One drug can bind to many sites on the albumin molecule. Conversely, more than one drug can bind to the same site. The drug bound with higher affinity will displace that bound with lower affinity and tend to increase the concentration of its free form. Ex. warfarin displaced by sulphonamides In hypoalbuminemia, binding reduced and high concentrations of free drug may be attained, e.g. phenytoin and furosemide α1 acid glycoprotein is a acute phase reactant increase in acute MI, RA, crohn’s ds, thus increase binding of basic drug, so free drug is reduced.

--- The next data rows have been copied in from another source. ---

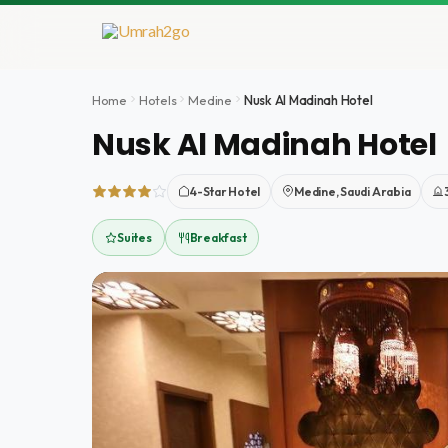
Aller
au
contenu
Home
Hotels
Medine
Nusk Al Madinah Hotel
Nusk Al Madinah Hotel
4-Star Hotel
Medine, Saudi Arabia
Suites
Breakfast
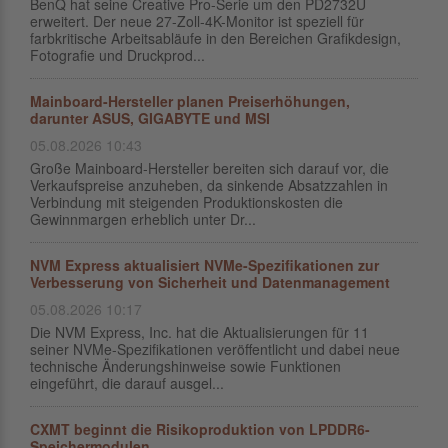
BenQ hat seine Creative Pro-Serie um den PD2732U
erweitert. Der neue 27-Zoll-4K-Monitor ist speziell für
farbkritische Arbeitsabläufe in den Bereichen Grafikdesign,
Fotografie und Druckprod...
Mainboard-Hersteller planen Preiserhöhungen,
darunter ASUS, GIGABYTE und MSI
05.08.2026 10:43
Große Mainboard-Hersteller bereiten sich darauf vor, die
Verkaufspreise anzuheben, da sinkende Absatzzahlen in
Verbindung mit steigenden Produktionskosten die
Gewinnmargen erheblich unter Dr...
NVM Express aktualisiert NVMe-Spezifikationen zur
Verbesserung von Sicherheit und Datenmanagement
05.08.2026 10:17
Die NVM Express, Inc. hat die Aktualisierungen für 11
seiner NVMe-Spezifikationen veröffentlicht und dabei neue
technische Änderungshinweise sowie Funktionen
eingeführt, die darauf ausgel...
CXMT beginnt die Risikoproduktion von LPDDR6-
Speichermodulen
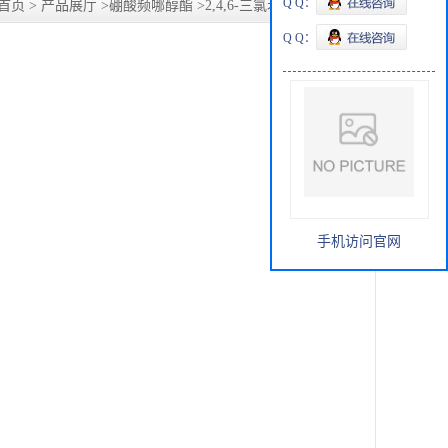
Q Q：
首页
>
产品展厅
>
硼酸频哪醇酯
>
2,4,6-三氯苯硼酸频哪醇酯
Q Q：
手机访问官网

Tissue Storage Drugs may also accumulate in specific organs by active transport or get bound to specific tissue constituents Drugs sequestrated in various tissues are unequally distributed, tend to have larger volume of distribution and longer duration of action. Some may exert local toxicity due to high concentration, e.g. tetracyclines on bone and teeth, chloroquine on retina, Streptomycin on vestibular apparatus, emetine on heart and skeletal muscle.